▶ _WORK ITEM_:
Return, word for word, every line starting at the line with "r? PFDK Açılımı, Görevleri ve Karar Süreci" and ending at the final line of the entries; skip the pictures.

▶ _TASK INPUT_:
╔══

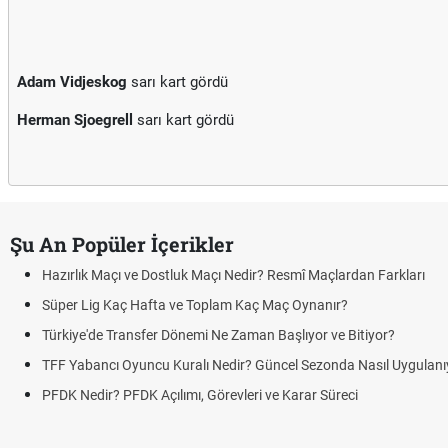
Adam Vidjeskog
sarı kart gördü
Herman Sjoegrell
sarı kart gördü
Şu An Popüler İçerikler
Maçı ve Dostluk Maçı Nedir? Resmî Maçlardan Farkları
 Kaç Hafta ve Toplam Kaç Maç Oynanır?
e Transfer Dönemi Ne Zaman Başlıyor ve Bitiyor?
cı Oyuncu Kuralı Nedir? Güncel Sezonda Nasıl Uygulanıyor?
r? PFDK Açılımı, Görevleri ve Karar Süreci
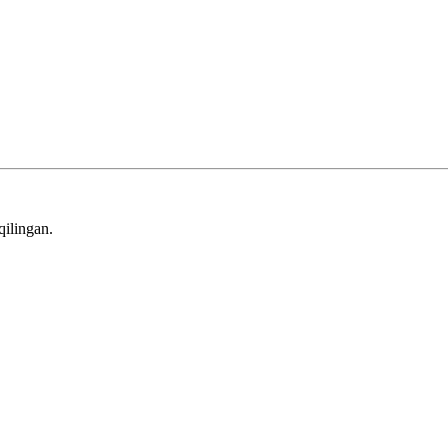
qilingan.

╚══

▶ _RESULT OF THIS EXERCISE_:
r? PFDK Açılımı, Görevleri ve Karar Süreci
qilingan.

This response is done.